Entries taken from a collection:

BEGIN

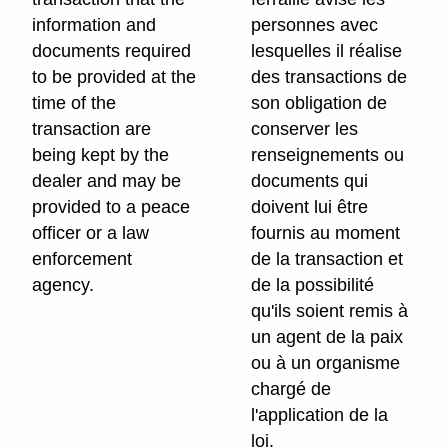
information and
personnes avec
documents required
lesquelles il réalise
to be provided at the
des transactions de
time of the
son obligation de
transaction are
conserver les
being kept by the
renseignements ou
dealer and may be
documents qui
provided to a peace
doivent lui être
officer or a law
fournis au moment
enforcement
de la transaction et
agency.
de la possibilité
qu'ils soient remis à
un agent de la paix
ou à un organisme
chargé de
l'application de la
loi.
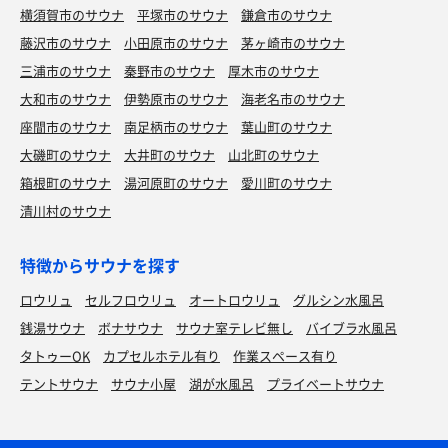
横須賀市のサウナ
平塚市のサウナ
鎌倉市のサウナ
藤沢市のサウナ
小田原市のサウナ
茅ヶ崎市のサウナ
三浦市のサウナ
秦野市のサウナ
厚木市のサウナ
大和市のサウナ
伊勢原市のサウナ
海老名市のサウナ
座間市のサウナ
南足柄市のサウナ
葉山町のサウナ
大磯町のサウナ
大井町のサウナ
山北町のサウナ
箱根町のサウナ
湯河原町のサウナ
愛川町のサウナ
清川村のサウナ
特徴からサウナを探す
ロウリュ
セルフロウリュ
オートロウリュ
グルシン水風呂
銭湯サウナ
ボナサウナ
サウナ室テレビ無し
バイブラ水風呂
タトゥーOK
カプセルホテル有り
作業スペース有り
テントサウナ
サウナ小屋
湖が水風呂
プライベートサウナ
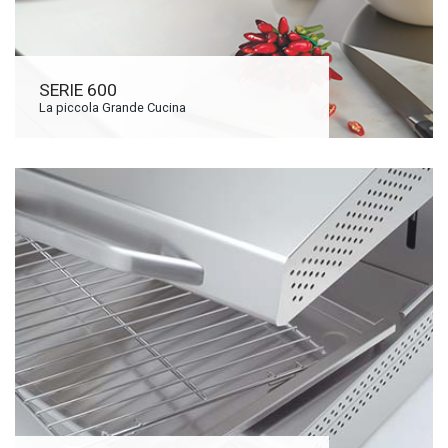
SERIE 600
La piccola Grande Cucina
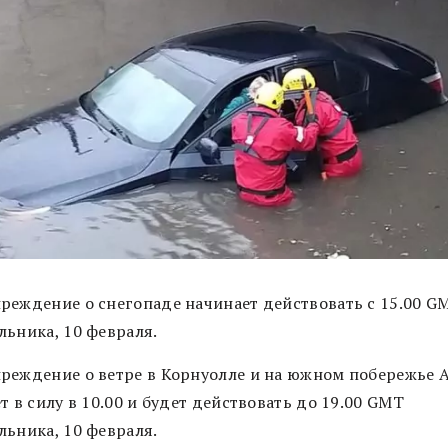
реждение о снегопаде начинает действовать с 15.00 G
льника, 10 февраля.
реждение о ветре в Корнуолле и на южном побережье 
т в силу в 10.00 и будет действовать до 19.00 GMT
льника, 10 февраля.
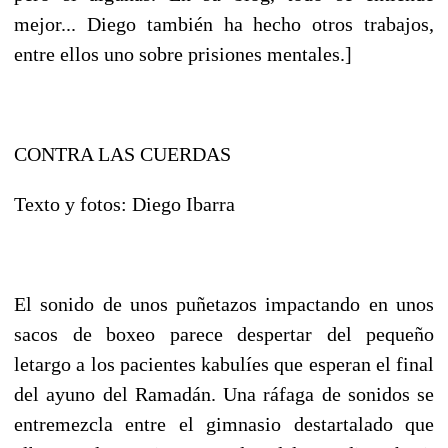
mejor... Diego también ha hecho otros trabajos,
entre ellos uno sobre prisiones mentales.]
CONTRA LAS CUERDAS
Texto y fotos: Diego Ibarra
El sonido de unos puñetazos impactando en unos
sacos de boxeo parece despertar del pequeño
letargo a los pacientes kabulíes que esperan el final
del ayuno del Ramadán. Una ráfaga de sonidos se
entremezcla entre el gimnasio destartalado que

END

**What to work on:** Tally the lines of the records above that contain the word "Diego". Give only the total.

**Answer for this exercise:** 2